College of Computer Science and Electronic Engineering, Hunan University, Changsha, 410082, China.
Nat Commun. 2024 Sep 7;15(1):7838. doi: 10.1038/s41467-024-52293-7.
DNA-protein interactions exert the fundamental structure of many pivotal biological processes, such as DNA replication, transcription, and gene regulation. However, accurate and efficient computational methods for identifying these interactions are still lacking. In this study, we propose a method ESM-DBP through refining the DNA-binding protein sequence repertory and domain-adaptive pretraining based the general protein language model. Our method considers the lacking exploration of general language model for DNA-binding protein domain-specific knowledge, so we screen out 170,264 DNA-binding protein sequences to construct the domain-adaptive language model. Experimental results on four downstream tasks show that ESM-DBP provides a better feature representation of DNA-binding protein compared to the original language model, resulting in improved prediction performance and outperforming the state-of-the-art methods. Moreover, ESM-DBP can still perform well even for those sequences with only a few homologous sequences. ChIP-seq on two predicted cases further support the validity of the proposed method.

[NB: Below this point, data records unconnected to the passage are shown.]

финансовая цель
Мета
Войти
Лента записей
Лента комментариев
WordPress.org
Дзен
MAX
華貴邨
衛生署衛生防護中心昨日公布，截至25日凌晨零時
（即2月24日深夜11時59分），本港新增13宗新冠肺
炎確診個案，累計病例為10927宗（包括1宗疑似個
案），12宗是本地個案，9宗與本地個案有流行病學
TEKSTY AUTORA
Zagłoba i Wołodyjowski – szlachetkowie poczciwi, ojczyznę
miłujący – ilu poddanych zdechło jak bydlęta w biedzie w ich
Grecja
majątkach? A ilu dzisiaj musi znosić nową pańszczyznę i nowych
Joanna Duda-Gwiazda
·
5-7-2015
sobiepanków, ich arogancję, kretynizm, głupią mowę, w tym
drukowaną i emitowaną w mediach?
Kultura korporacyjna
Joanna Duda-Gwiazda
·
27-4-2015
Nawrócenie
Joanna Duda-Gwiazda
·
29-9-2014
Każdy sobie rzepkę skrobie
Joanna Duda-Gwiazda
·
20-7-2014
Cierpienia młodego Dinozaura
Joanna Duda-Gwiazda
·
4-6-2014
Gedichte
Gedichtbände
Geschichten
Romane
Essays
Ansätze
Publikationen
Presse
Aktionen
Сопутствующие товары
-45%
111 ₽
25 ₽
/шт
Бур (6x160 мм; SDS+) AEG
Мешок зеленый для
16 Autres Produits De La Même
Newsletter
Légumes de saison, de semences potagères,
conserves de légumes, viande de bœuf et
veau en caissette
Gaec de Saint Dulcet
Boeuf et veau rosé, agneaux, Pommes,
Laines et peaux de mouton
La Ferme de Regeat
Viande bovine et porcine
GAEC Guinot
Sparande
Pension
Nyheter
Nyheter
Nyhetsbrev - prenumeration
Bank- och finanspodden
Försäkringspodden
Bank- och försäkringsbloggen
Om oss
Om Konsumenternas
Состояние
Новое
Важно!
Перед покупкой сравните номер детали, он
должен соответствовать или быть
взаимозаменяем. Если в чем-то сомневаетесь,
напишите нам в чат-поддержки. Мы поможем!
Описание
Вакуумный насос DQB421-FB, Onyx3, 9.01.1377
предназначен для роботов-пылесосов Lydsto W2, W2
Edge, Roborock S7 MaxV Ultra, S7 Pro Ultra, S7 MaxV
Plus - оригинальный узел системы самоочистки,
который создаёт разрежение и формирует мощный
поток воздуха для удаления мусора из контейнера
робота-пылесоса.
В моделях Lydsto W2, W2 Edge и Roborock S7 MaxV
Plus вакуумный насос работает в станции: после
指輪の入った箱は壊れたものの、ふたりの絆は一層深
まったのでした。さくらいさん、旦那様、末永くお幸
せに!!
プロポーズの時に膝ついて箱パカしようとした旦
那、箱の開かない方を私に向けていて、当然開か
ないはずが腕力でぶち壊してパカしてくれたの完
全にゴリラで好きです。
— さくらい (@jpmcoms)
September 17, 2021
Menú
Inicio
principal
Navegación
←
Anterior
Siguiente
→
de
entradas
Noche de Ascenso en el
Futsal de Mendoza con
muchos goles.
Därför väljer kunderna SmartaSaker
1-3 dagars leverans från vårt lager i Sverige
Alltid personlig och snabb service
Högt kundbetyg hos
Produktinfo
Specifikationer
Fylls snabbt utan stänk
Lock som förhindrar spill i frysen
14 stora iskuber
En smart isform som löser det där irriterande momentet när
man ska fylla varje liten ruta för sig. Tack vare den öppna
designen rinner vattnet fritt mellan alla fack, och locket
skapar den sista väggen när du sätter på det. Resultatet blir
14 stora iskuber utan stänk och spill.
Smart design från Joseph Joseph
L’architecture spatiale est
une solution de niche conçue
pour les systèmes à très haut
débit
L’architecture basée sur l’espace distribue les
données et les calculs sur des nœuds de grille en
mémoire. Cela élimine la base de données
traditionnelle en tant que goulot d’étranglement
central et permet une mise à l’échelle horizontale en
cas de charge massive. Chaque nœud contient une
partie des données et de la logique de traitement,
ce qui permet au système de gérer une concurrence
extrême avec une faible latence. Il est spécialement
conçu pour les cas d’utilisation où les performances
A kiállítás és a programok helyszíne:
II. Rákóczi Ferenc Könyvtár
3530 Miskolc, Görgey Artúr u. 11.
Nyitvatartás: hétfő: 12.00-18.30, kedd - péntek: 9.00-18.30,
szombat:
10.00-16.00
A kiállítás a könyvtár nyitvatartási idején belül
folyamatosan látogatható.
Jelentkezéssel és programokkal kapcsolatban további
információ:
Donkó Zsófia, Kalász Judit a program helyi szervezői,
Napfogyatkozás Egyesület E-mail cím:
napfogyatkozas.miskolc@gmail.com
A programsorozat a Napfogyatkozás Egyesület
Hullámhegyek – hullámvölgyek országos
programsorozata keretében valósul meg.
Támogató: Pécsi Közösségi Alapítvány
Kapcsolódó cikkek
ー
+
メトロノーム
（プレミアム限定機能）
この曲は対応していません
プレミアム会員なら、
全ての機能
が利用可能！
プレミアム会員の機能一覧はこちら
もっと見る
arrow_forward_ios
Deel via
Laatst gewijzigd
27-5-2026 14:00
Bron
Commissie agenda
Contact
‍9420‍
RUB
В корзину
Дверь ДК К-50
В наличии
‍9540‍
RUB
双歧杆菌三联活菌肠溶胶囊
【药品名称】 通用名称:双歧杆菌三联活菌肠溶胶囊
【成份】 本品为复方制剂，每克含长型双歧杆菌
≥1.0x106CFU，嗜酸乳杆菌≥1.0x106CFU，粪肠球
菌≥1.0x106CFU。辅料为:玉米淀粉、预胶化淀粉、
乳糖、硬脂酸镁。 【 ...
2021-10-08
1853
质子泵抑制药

DNA-蛋白质相互作用对许多关键生物过程的基本结构发挥着作用,例如 DNA 复制、转录和基因调控。然而,用于识别这些相互作用的准确和高效的计算方法仍然缺乏。在这项研究中,我们提出了一种通过细化 DNA 结合蛋白序列库和基于通用蛋白质语言模型的域自适应预训练的方法 ESM-DBP。我们的方法考虑了通用语言模型对 DNA 结合蛋白域特定知识的缺乏探索,因此我们筛选出 170264 个 DNA 结合蛋白序列来构建域自适应语言模型。在四个下游任务上的实验结果表明,与原始语言模型相比,ESM-DBP 为 DNA 结合蛋白提供了更好的特征表示,从而提高了预测性能,优于最先进的方法。此外,即使对于那些只有少数同源序列的序列,ESM-DBP 仍然可以很好地执行。对两个预测案例的 ChIP-seq 进一步支持了所提出方法的有效性。